Task requirements: Only one stretch of the listing below is wanted. Begin at the line that has "cessível, flexível e a", stop after the line that has "155.000,-- euro.", and repeat every line in between exactly.

========================

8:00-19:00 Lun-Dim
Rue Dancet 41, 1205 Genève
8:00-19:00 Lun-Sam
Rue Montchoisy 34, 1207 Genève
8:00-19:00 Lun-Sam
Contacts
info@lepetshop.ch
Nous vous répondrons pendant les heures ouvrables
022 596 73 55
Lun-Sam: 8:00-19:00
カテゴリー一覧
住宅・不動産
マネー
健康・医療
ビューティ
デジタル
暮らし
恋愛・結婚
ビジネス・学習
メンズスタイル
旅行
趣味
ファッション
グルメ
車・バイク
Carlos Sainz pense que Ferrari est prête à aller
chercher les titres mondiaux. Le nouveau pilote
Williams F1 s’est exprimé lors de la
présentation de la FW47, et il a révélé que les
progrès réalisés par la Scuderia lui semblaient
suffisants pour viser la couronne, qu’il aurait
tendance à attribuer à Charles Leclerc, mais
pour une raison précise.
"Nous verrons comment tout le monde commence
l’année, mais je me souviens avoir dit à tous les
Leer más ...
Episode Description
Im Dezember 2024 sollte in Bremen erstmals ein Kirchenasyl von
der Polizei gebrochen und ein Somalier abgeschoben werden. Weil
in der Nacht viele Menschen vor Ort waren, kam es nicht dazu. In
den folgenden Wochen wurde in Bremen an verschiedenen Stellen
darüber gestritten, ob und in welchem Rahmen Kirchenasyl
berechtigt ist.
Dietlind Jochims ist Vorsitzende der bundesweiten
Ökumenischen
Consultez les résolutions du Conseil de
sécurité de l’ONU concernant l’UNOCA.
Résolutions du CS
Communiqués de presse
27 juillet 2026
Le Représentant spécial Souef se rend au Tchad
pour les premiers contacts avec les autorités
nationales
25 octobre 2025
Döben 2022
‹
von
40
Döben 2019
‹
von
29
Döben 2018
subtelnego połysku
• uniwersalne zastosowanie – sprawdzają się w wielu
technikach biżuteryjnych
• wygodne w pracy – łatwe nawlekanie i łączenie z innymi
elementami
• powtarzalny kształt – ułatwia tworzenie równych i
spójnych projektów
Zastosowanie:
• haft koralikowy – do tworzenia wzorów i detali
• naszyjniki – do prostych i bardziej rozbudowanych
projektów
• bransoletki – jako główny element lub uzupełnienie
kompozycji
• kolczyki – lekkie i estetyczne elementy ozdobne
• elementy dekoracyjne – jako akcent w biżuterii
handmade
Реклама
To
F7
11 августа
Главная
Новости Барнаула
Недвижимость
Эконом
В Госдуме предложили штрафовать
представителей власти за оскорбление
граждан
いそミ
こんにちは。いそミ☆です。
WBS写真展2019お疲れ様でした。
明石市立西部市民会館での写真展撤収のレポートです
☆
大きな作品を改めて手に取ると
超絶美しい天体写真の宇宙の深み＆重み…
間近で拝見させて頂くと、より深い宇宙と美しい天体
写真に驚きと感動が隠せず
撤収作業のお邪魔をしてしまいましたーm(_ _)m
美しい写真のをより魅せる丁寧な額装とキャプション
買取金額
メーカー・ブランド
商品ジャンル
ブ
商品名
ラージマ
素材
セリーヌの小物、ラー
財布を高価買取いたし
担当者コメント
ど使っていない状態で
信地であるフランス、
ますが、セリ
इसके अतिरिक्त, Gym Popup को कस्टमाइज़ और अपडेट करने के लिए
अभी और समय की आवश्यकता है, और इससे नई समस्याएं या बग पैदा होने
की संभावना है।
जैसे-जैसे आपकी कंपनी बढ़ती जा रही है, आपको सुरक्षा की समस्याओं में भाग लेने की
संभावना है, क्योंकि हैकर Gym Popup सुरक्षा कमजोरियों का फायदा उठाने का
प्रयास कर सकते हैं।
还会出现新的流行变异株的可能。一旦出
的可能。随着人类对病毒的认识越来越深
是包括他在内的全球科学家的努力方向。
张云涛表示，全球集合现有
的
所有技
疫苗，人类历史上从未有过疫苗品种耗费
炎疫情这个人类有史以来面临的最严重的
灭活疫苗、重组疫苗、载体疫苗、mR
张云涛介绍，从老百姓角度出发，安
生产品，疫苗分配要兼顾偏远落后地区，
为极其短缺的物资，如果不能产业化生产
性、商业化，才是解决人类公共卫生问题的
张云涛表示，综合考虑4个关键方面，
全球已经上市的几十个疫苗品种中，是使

========================

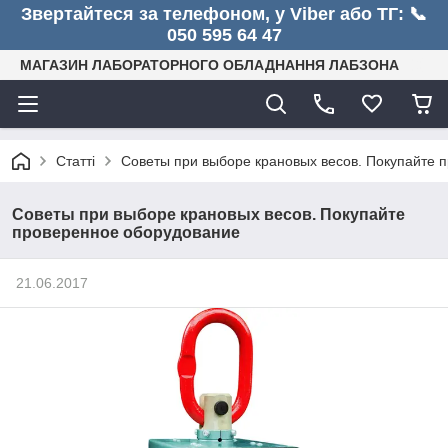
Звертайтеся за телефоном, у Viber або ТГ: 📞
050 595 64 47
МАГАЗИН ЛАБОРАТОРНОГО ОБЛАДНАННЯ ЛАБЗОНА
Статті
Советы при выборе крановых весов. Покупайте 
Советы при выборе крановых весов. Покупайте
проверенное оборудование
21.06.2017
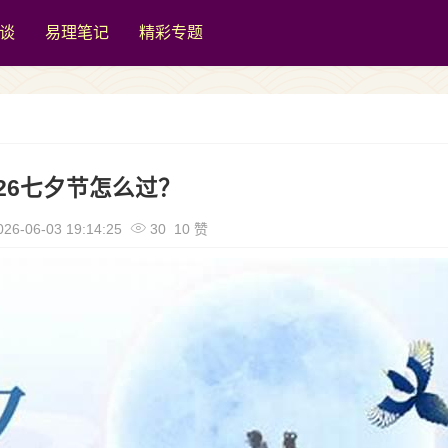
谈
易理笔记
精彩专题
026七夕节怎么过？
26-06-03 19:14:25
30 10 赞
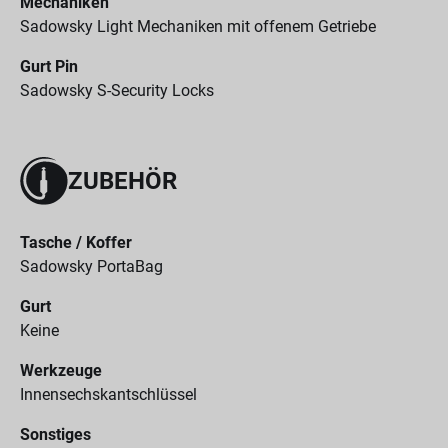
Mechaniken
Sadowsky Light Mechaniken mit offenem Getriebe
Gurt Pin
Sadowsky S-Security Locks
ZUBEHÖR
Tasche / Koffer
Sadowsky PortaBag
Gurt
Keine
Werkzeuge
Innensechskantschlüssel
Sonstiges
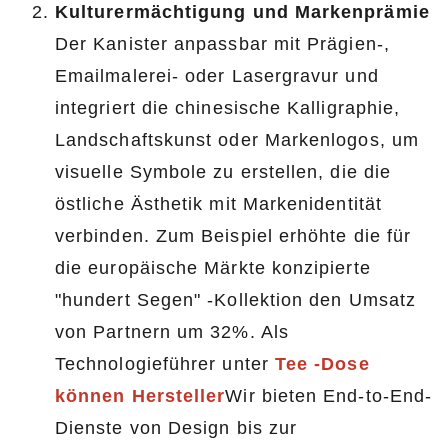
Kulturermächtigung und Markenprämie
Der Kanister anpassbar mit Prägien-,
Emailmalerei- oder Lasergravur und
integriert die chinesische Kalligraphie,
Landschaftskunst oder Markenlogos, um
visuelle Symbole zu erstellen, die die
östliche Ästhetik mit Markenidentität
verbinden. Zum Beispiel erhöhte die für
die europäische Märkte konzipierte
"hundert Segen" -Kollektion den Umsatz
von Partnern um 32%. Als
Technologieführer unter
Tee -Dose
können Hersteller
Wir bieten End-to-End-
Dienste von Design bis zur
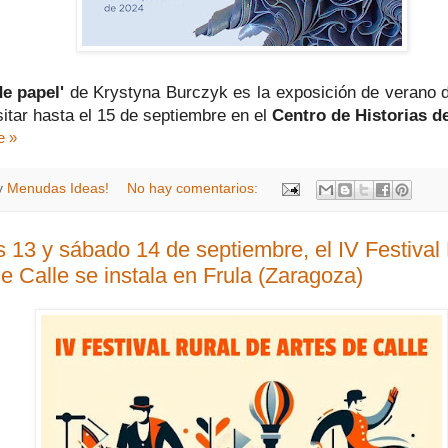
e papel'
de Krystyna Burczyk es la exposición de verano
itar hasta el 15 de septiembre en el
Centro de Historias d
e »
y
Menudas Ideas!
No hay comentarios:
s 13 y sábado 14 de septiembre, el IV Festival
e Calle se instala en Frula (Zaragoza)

========================

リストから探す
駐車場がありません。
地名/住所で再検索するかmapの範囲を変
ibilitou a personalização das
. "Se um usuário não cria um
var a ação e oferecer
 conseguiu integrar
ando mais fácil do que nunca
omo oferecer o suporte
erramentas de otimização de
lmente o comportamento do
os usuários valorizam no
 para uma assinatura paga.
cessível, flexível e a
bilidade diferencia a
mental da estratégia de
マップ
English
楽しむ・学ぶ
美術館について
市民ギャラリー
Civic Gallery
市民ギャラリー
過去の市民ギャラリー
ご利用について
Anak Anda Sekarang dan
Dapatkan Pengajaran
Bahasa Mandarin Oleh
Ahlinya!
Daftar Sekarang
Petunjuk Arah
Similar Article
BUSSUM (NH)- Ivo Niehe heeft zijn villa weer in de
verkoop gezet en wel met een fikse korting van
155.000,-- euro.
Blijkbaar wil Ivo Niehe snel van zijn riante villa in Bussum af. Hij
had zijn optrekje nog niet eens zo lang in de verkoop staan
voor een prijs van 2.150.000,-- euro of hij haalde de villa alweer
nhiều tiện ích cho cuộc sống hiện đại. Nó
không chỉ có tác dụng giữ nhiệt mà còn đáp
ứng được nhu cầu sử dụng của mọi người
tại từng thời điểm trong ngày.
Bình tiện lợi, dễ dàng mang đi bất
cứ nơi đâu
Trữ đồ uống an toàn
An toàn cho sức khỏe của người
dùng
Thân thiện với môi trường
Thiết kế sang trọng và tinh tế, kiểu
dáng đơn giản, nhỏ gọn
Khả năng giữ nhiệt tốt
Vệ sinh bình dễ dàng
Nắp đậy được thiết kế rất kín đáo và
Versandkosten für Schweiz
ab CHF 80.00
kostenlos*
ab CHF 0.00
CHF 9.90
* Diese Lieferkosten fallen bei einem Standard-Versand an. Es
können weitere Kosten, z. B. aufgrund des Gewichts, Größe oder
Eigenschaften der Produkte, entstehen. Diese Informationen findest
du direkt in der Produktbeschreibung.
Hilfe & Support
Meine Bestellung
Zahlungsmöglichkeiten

========================

Task answer:
cessível, flexível e a
bilidade diferencia a
mental da estratégia de
マップ
English
楽しむ・学ぶ
美術館について
市民ギャラリー
Civic Gallery
市民ギャラリー
過去の市民ギャラリー
ご利用について
Anak Anda Sekarang dan
Dapatkan Pengajaran
Bahasa Mandarin Oleh
Ahlinya!
Daftar Sekarang
Petunjuk Arah
Similar Article
BUSSUM (NH)- Ivo Niehe heeft zijn villa weer in de
verkoop gezet en wel met een fikse korting van
155.000,-- euro.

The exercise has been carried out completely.